━━ Data supplied ━━

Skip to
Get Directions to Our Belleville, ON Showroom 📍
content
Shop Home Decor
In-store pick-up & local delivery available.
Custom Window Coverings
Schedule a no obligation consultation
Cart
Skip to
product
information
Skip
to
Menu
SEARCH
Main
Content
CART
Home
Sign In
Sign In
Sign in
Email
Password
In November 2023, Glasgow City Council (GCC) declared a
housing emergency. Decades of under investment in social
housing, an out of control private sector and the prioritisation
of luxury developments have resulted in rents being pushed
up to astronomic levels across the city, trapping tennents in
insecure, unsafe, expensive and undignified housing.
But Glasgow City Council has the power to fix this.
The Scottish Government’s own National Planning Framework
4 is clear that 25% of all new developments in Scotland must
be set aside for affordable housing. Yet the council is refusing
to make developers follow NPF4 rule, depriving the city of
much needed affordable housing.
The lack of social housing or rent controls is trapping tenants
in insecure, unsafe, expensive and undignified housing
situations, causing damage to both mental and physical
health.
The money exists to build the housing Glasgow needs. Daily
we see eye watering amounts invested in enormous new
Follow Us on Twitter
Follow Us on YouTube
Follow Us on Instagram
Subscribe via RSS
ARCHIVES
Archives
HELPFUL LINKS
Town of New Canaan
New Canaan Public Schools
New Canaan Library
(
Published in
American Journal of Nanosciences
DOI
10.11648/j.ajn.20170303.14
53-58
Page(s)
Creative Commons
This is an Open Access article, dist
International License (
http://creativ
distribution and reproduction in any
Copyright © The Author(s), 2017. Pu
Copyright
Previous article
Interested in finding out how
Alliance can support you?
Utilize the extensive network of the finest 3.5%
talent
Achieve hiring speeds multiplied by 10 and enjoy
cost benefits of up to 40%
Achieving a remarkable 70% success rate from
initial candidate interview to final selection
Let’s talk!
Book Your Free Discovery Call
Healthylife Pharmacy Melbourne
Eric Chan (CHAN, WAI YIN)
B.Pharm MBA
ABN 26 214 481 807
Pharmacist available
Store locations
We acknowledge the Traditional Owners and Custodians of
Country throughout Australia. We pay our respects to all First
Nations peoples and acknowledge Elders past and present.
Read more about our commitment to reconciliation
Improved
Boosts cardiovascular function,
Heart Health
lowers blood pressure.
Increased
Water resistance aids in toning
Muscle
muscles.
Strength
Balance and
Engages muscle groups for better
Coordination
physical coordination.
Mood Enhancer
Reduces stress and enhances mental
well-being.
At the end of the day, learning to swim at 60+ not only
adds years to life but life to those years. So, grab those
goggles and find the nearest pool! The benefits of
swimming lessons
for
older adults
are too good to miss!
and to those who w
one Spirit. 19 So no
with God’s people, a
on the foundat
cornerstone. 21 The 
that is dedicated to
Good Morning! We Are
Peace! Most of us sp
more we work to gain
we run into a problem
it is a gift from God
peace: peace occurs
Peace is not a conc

━━━
━━ Data supplied ━━

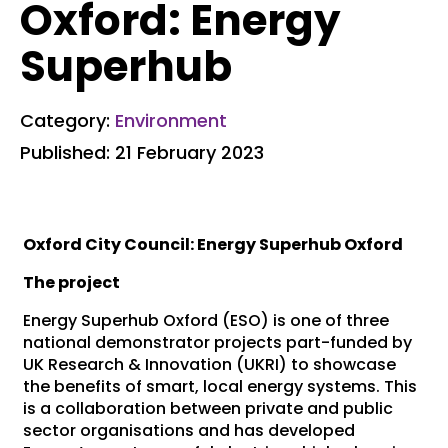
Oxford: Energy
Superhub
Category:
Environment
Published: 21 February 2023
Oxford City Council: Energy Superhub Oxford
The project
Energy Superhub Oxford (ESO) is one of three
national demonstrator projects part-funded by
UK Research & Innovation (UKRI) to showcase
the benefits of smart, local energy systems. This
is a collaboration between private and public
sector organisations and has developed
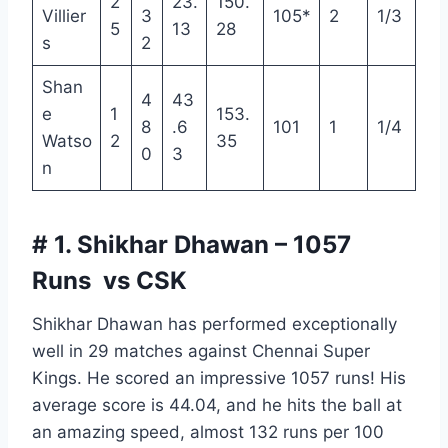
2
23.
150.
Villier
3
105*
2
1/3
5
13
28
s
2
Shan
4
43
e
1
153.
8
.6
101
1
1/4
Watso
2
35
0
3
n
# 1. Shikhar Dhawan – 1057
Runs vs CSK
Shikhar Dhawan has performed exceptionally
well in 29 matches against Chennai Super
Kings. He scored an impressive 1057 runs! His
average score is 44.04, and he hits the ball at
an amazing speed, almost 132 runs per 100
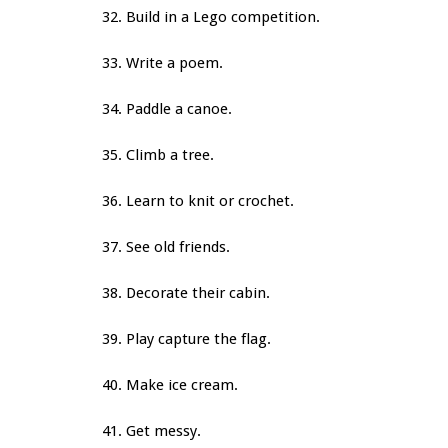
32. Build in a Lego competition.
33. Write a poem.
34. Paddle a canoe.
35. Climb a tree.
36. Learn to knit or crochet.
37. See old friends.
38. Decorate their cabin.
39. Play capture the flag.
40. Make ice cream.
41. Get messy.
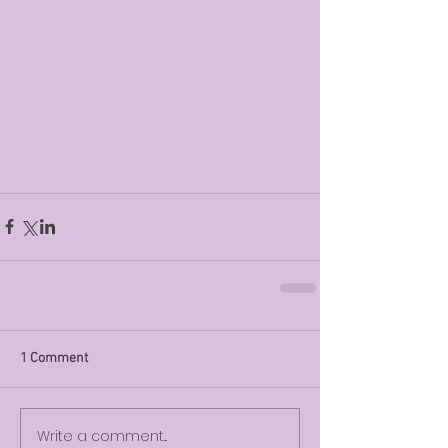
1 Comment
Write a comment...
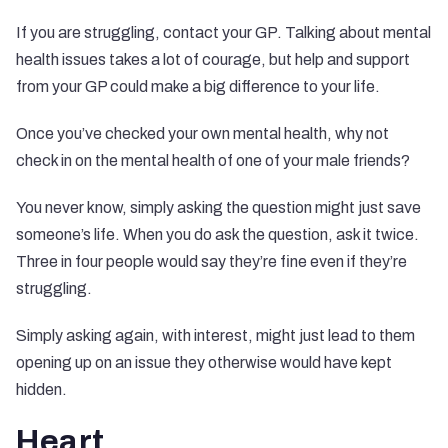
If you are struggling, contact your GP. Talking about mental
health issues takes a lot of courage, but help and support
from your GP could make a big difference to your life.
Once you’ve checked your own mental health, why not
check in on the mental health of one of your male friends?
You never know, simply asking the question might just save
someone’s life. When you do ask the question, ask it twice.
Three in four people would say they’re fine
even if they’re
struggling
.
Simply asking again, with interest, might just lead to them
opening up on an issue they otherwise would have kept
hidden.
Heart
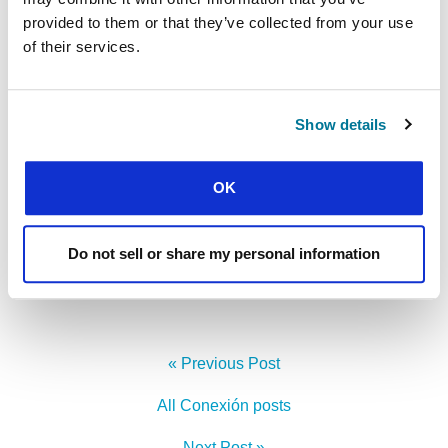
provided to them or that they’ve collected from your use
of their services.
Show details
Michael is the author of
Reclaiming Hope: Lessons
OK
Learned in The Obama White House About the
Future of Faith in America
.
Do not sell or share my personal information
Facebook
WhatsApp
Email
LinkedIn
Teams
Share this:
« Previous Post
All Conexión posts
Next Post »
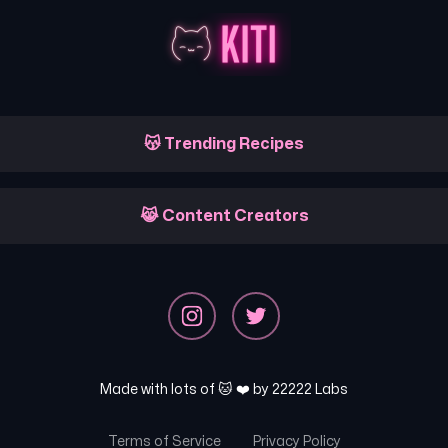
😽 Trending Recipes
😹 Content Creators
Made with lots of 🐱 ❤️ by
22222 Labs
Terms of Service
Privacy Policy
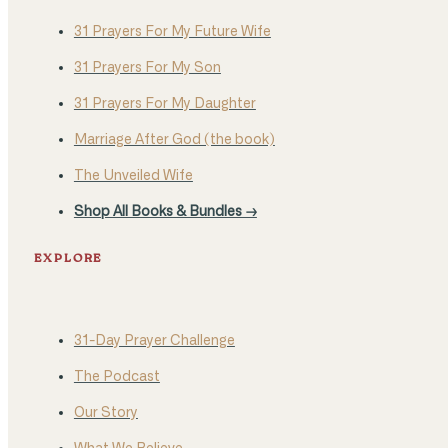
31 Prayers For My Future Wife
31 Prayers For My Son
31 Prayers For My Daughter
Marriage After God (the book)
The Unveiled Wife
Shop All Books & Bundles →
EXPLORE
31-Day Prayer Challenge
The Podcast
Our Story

━━━

* **Work to be completed**: Check each line in the records above for the word "Canaan". Return those that have it.

* **Reply to the exercise**:
Town of New Canaan
New Canaan Public Schools
New Canaan Library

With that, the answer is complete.